Why does my Unity project contain tens of thousands of files when the actual game assets is far less?

My game has maybe 50 textures and 30 prefabs, and that’s about it, but the actual Unity file is over a gigabyte in size and contains tens of thousands of files, so when I try to copy the project as a backup it takes absolutely ages.

Why does a very simple Unity project have tends of thousands or random files that seem to be in there basically by default?

Edit: Part of answering my own question is that I’m using Standard Assets and Oculus Controller stuff–although the entire Assets folder for the project is still on a couple hundred MB–so will Unity at least ignore any of that stuff I don’t use when it builds the game for other people to actually play? Also, is there a way to easily be able to delete any stuff myself now that isn’t being used from those things (as in an easy way to know what can be deleted that won’t break the stuff I am using)?

Greetings,
Good to hear that you’re well on the journey to completing your project!

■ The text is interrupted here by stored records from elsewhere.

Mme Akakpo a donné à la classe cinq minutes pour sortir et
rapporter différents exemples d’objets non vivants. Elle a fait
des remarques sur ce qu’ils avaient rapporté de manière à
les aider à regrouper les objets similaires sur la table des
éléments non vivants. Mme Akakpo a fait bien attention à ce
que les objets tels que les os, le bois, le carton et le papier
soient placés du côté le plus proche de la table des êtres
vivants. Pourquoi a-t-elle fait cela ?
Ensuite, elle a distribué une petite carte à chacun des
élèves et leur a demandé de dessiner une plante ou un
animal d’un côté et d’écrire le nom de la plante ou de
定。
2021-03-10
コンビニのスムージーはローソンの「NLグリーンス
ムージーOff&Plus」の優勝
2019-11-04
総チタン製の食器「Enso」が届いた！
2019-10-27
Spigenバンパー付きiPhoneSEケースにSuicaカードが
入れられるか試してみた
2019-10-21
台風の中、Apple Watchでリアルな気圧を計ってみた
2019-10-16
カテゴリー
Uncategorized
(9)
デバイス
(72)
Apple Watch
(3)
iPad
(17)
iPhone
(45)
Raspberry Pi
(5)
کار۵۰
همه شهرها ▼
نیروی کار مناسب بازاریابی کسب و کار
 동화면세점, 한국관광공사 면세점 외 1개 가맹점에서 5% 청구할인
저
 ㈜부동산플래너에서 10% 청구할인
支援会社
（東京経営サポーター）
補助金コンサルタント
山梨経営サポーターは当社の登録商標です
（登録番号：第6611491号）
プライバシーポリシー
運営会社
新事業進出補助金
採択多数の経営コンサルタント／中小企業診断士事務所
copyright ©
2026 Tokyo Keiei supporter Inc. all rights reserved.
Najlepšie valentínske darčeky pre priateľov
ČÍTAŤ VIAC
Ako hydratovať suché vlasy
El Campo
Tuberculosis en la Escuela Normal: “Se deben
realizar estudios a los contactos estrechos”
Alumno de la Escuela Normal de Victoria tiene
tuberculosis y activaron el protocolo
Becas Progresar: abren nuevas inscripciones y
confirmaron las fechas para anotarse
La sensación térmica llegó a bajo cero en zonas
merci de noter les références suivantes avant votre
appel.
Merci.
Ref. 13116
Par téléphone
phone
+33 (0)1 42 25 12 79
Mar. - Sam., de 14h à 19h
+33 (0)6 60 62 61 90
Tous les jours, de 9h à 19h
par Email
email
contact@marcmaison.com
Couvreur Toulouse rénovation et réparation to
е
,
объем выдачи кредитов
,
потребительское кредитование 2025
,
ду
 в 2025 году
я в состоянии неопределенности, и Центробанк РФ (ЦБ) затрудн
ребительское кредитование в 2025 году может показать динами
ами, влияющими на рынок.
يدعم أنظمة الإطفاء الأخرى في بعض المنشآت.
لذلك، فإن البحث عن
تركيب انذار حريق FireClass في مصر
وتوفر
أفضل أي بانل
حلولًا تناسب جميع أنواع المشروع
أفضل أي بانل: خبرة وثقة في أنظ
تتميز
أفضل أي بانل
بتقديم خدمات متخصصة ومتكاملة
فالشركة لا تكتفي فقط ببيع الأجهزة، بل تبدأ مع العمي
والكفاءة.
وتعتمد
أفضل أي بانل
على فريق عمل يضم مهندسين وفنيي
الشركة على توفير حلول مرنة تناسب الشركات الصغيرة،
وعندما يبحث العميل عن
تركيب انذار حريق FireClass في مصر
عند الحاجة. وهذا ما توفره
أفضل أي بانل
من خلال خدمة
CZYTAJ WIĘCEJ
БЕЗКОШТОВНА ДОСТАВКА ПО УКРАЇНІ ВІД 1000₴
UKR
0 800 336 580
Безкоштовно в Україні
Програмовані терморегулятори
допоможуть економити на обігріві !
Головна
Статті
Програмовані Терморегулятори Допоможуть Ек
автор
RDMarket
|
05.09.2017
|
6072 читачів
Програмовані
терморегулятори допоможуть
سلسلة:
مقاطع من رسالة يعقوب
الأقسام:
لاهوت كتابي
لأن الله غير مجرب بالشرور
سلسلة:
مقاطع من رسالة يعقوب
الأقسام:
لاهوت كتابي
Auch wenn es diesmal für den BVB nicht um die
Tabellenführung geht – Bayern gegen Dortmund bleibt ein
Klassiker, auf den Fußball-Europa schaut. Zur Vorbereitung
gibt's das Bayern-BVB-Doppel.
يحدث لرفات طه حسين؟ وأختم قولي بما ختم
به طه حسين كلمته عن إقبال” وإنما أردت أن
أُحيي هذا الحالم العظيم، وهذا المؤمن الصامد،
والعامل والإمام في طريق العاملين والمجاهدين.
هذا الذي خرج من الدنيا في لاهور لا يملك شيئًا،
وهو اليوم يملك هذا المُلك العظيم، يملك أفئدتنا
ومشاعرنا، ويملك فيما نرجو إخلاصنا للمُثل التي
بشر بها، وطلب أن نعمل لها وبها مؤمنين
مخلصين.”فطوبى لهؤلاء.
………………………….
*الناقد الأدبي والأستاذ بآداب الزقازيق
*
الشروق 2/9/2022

Yes, Unity will cut out anything residing in the project which it isn’t going to need for your game/app, when it gets built.
(Example: My Noah’s Veggie Run project is ~ 1GB, but shrinks down to 54 MB when built for Android. )
There are several tools on the Unity Assetstore to scan your project, and will point out to you which assets are not needed at all. Some of these might be: Asset Hunter 2, or This Project on GitHub.
Good luck and…
Keep on Creating!

Justin of JustinTime.Studio

Not to resurrect, but this came up for me as well, and this is very high on google. For those who still land here…

When you backup, just exclude *.bin there are 100,000+ shader variants which Unity can build if you need to do a restore.